You could think that Theorem T.13 (second form) is the final solution to the problem of finding second order linear $\mathrm{t\_space}$ function. Well, we have find an algebrical expression of the function, but in our opinion it’s not yet enough. In particular, we have strong doubts about the scalability of the formula to the orders greater than the second one. In fact, the formula for $\mathrm{t\_space}$ has been obtained from the one for $\mathrm{t\_space}^{\prime}$ by means of a technical artifice, but it’s not sure that the same operation is possible for orders higher than the second one, where things get much more complicated. However, if for higher orders we limit ourselves to use the formula for $\mathrm{t\_space}^{\prime}$, it may not be as accurate as it should in order to be used in proofs: in fact, if in the second order it skips just one space for each period, the fraction of skipped spaces, over the total number of spaces of the period, may increase as the order increases.
So the question of $\mathrm{t\_space}$ is still open for us, even for the second order.

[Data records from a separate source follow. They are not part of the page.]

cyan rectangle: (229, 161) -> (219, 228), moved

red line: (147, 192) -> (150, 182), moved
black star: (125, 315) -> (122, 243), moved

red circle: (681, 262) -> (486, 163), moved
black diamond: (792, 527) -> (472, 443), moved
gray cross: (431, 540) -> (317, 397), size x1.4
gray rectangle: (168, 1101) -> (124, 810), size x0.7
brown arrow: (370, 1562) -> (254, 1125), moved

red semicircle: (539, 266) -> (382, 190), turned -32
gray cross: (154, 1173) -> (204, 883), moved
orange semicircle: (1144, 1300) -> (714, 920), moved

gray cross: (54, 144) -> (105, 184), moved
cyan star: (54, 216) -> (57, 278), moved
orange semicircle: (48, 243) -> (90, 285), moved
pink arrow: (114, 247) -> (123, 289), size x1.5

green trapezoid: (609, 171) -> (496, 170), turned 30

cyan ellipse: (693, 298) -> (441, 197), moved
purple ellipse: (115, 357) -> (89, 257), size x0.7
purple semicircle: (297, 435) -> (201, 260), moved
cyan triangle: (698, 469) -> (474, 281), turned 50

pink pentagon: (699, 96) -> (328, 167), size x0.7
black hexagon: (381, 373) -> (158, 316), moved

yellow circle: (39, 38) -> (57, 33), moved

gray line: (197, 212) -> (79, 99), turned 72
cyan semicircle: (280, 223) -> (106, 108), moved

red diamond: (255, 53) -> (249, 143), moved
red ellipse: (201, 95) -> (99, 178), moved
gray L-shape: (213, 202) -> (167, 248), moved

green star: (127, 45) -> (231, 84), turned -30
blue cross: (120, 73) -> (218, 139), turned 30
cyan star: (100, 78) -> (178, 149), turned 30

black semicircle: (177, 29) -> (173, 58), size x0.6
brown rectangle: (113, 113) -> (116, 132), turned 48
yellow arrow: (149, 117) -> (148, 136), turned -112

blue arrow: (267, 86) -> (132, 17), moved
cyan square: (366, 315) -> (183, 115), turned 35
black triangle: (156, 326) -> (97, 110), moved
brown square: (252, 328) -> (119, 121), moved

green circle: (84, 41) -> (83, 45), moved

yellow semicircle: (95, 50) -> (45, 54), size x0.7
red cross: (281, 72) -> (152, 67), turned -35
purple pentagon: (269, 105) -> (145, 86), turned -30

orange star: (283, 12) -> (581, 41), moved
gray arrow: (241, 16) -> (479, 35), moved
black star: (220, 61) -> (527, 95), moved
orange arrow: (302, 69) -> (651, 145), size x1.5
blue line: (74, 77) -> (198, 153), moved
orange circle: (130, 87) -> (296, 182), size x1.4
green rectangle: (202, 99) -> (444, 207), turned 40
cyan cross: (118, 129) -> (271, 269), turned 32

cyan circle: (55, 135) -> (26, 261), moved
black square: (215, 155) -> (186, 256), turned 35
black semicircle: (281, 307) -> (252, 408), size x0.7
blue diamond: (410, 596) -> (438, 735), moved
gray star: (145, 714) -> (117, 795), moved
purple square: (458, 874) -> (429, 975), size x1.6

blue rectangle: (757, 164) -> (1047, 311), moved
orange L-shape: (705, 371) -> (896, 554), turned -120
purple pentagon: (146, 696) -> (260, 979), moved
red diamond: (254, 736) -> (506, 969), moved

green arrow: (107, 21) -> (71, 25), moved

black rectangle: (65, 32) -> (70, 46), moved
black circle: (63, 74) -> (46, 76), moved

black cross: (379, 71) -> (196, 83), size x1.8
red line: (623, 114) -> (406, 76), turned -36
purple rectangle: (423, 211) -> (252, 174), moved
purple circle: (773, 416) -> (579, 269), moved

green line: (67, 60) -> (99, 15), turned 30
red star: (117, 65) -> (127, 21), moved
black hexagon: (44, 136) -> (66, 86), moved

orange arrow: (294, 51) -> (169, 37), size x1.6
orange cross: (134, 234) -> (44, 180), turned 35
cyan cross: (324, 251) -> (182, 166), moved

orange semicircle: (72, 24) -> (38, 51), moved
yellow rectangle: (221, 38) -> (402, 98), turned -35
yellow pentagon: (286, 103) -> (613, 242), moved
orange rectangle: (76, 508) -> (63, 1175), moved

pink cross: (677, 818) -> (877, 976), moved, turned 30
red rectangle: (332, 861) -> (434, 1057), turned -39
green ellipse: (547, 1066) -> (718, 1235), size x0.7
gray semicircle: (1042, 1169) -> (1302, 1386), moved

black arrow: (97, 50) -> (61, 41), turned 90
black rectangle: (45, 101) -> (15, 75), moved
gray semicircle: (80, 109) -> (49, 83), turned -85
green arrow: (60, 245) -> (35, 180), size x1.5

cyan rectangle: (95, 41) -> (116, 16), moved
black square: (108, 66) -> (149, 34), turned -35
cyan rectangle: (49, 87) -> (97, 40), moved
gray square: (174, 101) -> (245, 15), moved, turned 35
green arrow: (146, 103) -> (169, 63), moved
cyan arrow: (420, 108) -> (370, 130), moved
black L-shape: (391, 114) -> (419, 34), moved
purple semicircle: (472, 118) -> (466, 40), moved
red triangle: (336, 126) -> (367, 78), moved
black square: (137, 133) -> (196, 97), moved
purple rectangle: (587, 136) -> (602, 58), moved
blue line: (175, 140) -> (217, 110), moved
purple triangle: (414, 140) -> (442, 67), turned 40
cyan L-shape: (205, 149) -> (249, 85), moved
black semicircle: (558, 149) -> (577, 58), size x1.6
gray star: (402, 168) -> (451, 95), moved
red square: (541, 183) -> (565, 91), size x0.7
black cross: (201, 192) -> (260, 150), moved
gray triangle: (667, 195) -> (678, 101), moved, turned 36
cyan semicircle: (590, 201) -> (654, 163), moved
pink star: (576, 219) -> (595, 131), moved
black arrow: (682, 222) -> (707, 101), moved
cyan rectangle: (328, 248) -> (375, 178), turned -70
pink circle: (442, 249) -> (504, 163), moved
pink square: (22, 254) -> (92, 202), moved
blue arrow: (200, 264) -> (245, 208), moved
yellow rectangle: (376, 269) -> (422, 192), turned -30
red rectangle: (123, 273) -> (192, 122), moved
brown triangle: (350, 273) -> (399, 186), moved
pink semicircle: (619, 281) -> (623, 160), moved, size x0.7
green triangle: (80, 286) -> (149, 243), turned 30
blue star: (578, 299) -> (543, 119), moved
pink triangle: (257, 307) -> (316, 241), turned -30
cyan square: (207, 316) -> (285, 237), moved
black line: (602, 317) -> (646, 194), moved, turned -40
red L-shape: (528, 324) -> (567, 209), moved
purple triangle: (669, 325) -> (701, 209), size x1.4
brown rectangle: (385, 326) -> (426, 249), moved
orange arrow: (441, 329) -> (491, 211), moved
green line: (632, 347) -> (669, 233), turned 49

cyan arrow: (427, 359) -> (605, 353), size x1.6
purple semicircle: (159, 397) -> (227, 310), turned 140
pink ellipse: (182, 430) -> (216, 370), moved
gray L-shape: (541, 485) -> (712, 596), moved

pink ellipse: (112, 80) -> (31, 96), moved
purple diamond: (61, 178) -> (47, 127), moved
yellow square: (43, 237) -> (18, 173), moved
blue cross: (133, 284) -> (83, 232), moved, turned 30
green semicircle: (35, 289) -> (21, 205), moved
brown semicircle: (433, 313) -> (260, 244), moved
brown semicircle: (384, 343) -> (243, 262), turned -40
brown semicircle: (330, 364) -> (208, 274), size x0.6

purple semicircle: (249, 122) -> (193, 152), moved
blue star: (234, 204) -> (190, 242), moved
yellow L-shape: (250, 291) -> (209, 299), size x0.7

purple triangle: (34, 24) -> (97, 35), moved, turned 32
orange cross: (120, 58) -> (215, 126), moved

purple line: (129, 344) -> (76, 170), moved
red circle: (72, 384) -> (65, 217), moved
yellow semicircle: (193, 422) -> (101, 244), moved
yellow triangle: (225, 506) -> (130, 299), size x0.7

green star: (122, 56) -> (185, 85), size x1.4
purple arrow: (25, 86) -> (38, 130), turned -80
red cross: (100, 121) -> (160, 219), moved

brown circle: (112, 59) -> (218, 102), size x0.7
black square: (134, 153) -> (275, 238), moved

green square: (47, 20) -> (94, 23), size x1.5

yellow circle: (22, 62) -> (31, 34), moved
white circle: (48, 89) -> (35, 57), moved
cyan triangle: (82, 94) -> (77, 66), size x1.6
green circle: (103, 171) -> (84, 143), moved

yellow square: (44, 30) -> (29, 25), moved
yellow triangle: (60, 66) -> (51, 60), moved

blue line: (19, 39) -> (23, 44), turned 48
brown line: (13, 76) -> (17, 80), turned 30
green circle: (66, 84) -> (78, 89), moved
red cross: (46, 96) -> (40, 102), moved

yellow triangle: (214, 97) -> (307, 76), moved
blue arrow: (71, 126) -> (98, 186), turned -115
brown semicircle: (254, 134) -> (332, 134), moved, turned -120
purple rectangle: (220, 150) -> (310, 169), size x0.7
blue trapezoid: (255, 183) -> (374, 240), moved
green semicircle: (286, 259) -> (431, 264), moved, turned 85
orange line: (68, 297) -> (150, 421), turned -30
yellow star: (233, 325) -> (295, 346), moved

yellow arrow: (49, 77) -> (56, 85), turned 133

In fact our current formula for second order $\mathrm{t\_space}$ has at least three defects that make it difficult to be used:

• it’s complicated
• it’s defined by cases
• it contains three integer part operations, while the first order formula contains just one

So we ask ourselves: is such a complicated formula, defined by cases, and with three integer parts, really necessary for computing second order linear $\mathrm{t\_space}$ function? Or there exists a simpler formula for computing the same function, maybe not defined by cases and with less than three integer parts? Potentially, is it possible to compute second order $\mathrm{t\_space}$ by giving up the downcast approach, i.e. without using the first order $\mathrm{t\_space}$ function? Till now these questions remain without an answer.